In Congress, the president and his wife, Melania, met former senator Ted Cruz and his wife, who Trump once described as ugly during the election campaign. He even feuded publicly with Cruz, once accusing him as being a liar. He also invited another former candidate, Senator Marco Rubio, who he fiercely fought with for the Republican Party nomination during the campaign season last year.
But why does Trump do all this? Because he knows he needs them to be able to pass any of his projects, either the restructuring of the tax code or reforming ObamaCare.
Trump, the businessman
In foreign affairs, he has to count on the support of the Republican senator John McCain, another one of the Republican establishments who Trump attacked last year by saying he did not have much respect for the war veteran given that McCain was captured as a prisoner of war in Vietnam.

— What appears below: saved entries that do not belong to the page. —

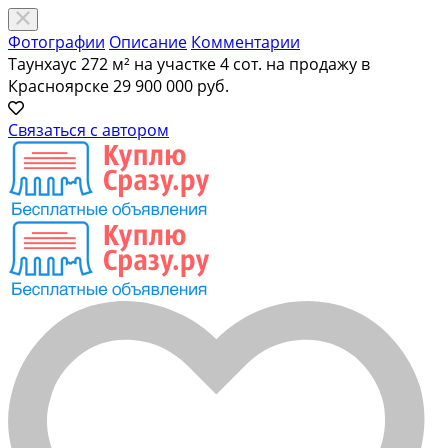
Фотографии
Описание
Комментарии
Таунхаус 272 м² на участке 4 сот. на продажу в
Красноярске
29 900 000 руб.
Связаться с автором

But Trump is aware of how much swap McCain has in the Armed and Foreign Affairs Committee of the Senate. Trump needs his support in shaping the administration's policy toward the Syrian regime, Iran and the challenges of North Korea. McCain is also on the list of the invited guests to a White House dinner along with Senator Lindsay Grimm, another critic of the president in terms of foreign policy experience.
Trump also appointed his election opponent, the former Governor of Texas, Rick Perry, as Minister of Energy; exactly as he did with Haley.
Historians believe that the first president to do this was Abraham Lincoln; one of the greatest American presidents who ended the civil war and slavery, when he appointed most of his rivals as ministers.
But Trump is different in that he gets closer to the legislators, ambassadors, institutions and opponents, despite the criticism and contempt shared among them in the past. He turns the page and deals with them in courtesy, he even praises them in order to pass his legislation proposals and handle the foreign policy crises, but from the perspective of a successful businessman who wants to secure the deal.